Exercise instructions » Would you repeat the listing below verbatim and drop the images?

Data for analysis »
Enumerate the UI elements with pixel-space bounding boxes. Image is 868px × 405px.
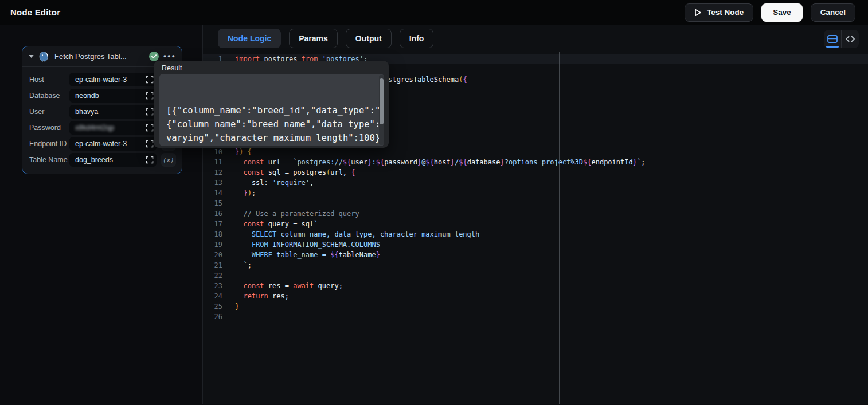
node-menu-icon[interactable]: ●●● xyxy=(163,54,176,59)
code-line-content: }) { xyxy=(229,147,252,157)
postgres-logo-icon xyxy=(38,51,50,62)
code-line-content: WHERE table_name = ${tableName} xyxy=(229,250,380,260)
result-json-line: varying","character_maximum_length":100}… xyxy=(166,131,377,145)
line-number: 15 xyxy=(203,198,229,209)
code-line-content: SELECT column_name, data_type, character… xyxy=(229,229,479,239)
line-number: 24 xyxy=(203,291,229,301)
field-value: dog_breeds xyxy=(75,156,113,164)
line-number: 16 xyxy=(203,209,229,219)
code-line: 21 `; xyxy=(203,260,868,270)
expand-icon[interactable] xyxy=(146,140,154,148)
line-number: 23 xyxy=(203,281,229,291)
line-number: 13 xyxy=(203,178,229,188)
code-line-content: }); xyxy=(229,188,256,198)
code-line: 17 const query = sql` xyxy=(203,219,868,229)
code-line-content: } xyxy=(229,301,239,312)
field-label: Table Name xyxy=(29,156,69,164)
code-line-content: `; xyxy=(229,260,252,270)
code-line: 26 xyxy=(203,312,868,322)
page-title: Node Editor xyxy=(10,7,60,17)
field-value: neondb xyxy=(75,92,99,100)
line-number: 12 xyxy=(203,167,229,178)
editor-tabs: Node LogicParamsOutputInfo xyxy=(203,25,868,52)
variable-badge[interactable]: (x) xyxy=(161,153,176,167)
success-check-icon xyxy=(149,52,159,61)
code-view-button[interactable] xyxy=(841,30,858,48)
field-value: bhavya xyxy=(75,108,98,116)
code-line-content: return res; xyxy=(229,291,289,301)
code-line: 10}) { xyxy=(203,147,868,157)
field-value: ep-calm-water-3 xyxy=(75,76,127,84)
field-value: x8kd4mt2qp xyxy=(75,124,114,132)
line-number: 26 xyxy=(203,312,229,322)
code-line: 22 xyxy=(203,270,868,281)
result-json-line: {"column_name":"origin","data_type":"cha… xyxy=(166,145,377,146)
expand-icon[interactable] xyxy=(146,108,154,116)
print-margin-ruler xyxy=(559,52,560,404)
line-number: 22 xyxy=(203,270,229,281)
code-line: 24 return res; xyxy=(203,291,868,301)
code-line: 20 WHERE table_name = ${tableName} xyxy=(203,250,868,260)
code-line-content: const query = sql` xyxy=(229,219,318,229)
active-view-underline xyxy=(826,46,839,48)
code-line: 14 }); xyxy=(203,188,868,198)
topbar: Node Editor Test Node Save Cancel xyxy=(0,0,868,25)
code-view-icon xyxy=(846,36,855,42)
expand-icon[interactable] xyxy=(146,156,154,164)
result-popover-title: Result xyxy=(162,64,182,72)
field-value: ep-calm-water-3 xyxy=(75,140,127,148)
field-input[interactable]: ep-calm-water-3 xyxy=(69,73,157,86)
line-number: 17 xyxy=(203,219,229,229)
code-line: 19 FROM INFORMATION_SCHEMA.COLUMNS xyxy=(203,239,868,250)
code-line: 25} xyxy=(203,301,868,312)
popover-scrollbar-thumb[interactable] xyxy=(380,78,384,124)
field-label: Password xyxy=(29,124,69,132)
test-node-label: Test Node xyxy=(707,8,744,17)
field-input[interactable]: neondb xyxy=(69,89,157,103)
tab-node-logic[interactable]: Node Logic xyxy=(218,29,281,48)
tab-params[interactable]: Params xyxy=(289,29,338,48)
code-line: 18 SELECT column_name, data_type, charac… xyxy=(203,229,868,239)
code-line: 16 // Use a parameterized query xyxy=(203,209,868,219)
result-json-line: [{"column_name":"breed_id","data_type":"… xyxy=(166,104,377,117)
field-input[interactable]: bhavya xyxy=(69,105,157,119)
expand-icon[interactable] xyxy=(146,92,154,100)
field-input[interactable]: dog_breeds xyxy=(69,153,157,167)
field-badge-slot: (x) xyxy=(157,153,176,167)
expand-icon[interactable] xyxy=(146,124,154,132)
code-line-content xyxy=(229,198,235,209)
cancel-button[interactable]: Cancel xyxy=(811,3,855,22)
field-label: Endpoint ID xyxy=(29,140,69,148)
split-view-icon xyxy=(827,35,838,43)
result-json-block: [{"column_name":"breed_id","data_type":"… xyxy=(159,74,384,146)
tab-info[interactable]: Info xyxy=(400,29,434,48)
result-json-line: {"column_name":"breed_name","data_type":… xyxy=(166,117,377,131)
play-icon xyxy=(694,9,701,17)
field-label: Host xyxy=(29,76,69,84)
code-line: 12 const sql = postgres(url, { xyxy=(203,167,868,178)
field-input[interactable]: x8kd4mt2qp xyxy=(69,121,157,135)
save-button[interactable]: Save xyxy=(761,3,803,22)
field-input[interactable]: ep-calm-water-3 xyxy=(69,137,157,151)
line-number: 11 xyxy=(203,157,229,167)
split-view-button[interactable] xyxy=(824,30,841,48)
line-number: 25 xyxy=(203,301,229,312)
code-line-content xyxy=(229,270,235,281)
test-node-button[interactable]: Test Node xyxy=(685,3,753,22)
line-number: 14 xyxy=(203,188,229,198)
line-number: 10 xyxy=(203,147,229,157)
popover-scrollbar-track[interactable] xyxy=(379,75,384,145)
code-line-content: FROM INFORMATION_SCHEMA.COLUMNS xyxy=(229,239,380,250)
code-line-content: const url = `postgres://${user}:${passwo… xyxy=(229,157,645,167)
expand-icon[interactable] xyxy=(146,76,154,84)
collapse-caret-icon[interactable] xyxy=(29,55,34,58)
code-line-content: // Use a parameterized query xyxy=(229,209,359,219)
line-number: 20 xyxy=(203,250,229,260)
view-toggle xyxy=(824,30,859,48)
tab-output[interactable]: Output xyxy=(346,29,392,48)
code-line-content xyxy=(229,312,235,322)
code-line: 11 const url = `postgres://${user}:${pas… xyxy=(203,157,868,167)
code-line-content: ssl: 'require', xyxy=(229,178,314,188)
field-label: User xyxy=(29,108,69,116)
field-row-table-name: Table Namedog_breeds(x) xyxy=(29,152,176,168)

Answer box »
Enumerate the UI elements with pixel-space bounding boxes. Image is 868px × 405px.
node-menu-icon[interactable]: ●●● xyxy=(163,54,176,59)
code-line-content: }) { xyxy=(229,147,252,157)
postgres-logo-icon xyxy=(38,51,50,62)
code-line-content: WHERE table_name = ${tableName} xyxy=(229,250,380,260)
result-json-line: varying","character_maximum_length":100}… xyxy=(166,131,377,145)
line-number: 15 xyxy=(203,198,229,209)
code-line-content: SELECT column_name, data_type, character… xyxy=(229,229,479,239)
line-number: 24 xyxy=(203,291,229,301)
field-value: dog_breeds xyxy=(75,156,113,164)
line-number: 16 xyxy=(203,209,229,219)
code-line: 21 `; xyxy=(203,260,868,270)
expand-icon[interactable] xyxy=(146,140,154,148)
line-number: 23 xyxy=(203,281,229,291)
line-number: 13 xyxy=(203,178,229,188)
code-line-content: }); xyxy=(229,188,256,198)
code-line: 17 const query = sql` xyxy=(203,219,868,229)
code-line-content: } xyxy=(229,301,239,312)
field-label: Table Name xyxy=(29,156,69,164)
code-line-content: `; xyxy=(229,260,252,270)
code-line: 26 xyxy=(203,312,868,322)
page-title: Node Editor xyxy=(10,7,60,17)
field-value: neondb xyxy=(75,92,99,100)
line-number: 12 xyxy=(203,167,229,178)
editor-tabs: Node LogicParamsOutputInfo xyxy=(203,25,868,52)
variable-badge[interactable]: (x) xyxy=(161,153,176,167)
success-check-icon xyxy=(149,52,159,61)
code-view-button[interactable] xyxy=(841,30,858,48)
field-value: bhavya xyxy=(75,108,98,116)
code-line-content: return res; xyxy=(229,291,289,301)
code-line: 10}) { xyxy=(203,147,868,157)
field-value: ep-calm-water-3 xyxy=(75,76,127,84)
field-value: x8kd4mt2qp xyxy=(75,124,114,132)
line-number: 26 xyxy=(203,312,229,322)
code-line: 22 xyxy=(203,270,868,281)
result-json-line: {"column_name":"origin","data_type":"cha… xyxy=(166,145,377,146)
expand-icon[interactable] xyxy=(146,108,154,116)
print-margin-ruler xyxy=(559,52,560,404)
line-number: 22 xyxy=(203,270,229,281)
code-line: 24 return res; xyxy=(203,291,868,301)
code-line: 20 WHERE table_name = ${tableName} xyxy=(203,250,868,260)
code-line-content: const query = sql` xyxy=(229,219,318,229)
active-view-underline xyxy=(826,46,839,48)
code-line: 14 }); xyxy=(203,188,868,198)
topbar: Node Editor Test Node Save Cancel xyxy=(0,0,868,25)
code-view-icon xyxy=(846,36,855,42)
expand-icon[interactable] xyxy=(146,156,154,164)
result-popover-title: Result xyxy=(162,64,182,72)
field-value: ep-calm-water-3 xyxy=(75,140,127,148)
field-input[interactable]: ep-calm-water-3 xyxy=(69,73,157,86)
line-number: 17 xyxy=(203,219,229,229)
code-line: 19 FROM INFORMATION_SCHEMA.COLUMNS xyxy=(203,239,868,250)
code-line: 25} xyxy=(203,301,868,312)
popover-scrollbar-thumb[interactable] xyxy=(380,78,384,124)
field-label: Password xyxy=(29,124,69,132)
test-node-label: Test Node xyxy=(707,8,744,17)
field-input[interactable]: neondb xyxy=(69,89,157,103)
tab-node-logic[interactable]: Node Logic xyxy=(218,29,281,48)
tab-params[interactable]: Params xyxy=(289,29,338,48)
code-line: 18 SELECT column_name, data_type, charac… xyxy=(203,229,868,239)
code-line: 16 // Use a parameterized query xyxy=(203,209,868,219)
result-json-line: [{"column_name":"breed_id","data_type":"… xyxy=(166,104,377,117)
field-input[interactable]: bhavya xyxy=(69,105,157,119)
expand-icon[interactable] xyxy=(146,92,154,100)
field-input[interactable]: dog_breeds xyxy=(69,153,157,167)
field-badge-slot: (x) xyxy=(157,153,176,167)
expand-icon[interactable] xyxy=(146,124,154,132)
code-line-content xyxy=(229,198,235,209)
cancel-button[interactable]: Cancel xyxy=(811,3,855,22)
field-label: Endpoint ID xyxy=(29,140,69,148)
split-view-icon xyxy=(827,35,838,43)
result-json-block: [{"column_name":"breed_id","data_type":"… xyxy=(159,74,384,146)
tab-info[interactable]: Info xyxy=(400,29,434,48)
result-json-line: {"column_name":"breed_name","data_type":… xyxy=(166,117,377,131)
play-icon xyxy=(694,9,701,17)
field-label: Host xyxy=(29,76,69,84)
code-line: 12 const sql = postgres(url, { xyxy=(203,167,868,178)
field-input[interactable]: x8kd4mt2qp xyxy=(69,121,157,135)
save-button[interactable]: Save xyxy=(761,3,803,22)
field-input[interactable]: ep-calm-water-3 xyxy=(69,137,157,151)
line-number: 11 xyxy=(203,157,229,167)
split-view-button[interactable] xyxy=(824,30,841,48)
line-number: 25 xyxy=(203,301,229,312)
code-line-content xyxy=(229,270,235,281)
test-node-button[interactable]: Test Node xyxy=(685,3,753,22)
line-number: 14 xyxy=(203,188,229,198)
line-number: 10 xyxy=(203,147,229,157)
popover-scrollbar-track[interactable] xyxy=(379,75,384,145)
code-line-content: FROM INFORMATION_SCHEMA.COLUMNS xyxy=(229,239,380,250)
code-line-content: const url = `postgres://${user}:${passwo… xyxy=(229,157,645,167)
expand-icon[interactable] xyxy=(146,76,154,84)
collapse-caret-icon[interactable] xyxy=(29,55,34,58)
code-line-content: // Use a parameterized query xyxy=(229,209,359,219)
line-number: 20 xyxy=(203,250,229,260)
view-toggle xyxy=(824,30,859,48)
tab-output[interactable]: Output xyxy=(346,29,392,48)
code-line-content xyxy=(229,312,235,322)
code-line: 11 const url = `postgres://${user}:${pas… xyxy=(203,157,868,167)
code-line-content: ssl: 'require', xyxy=(229,178,314,188)
field-label: User xyxy=(29,108,69,116)
field-row-table-name: Table Namedog_breeds(x) xyxy=(29,152,176,168)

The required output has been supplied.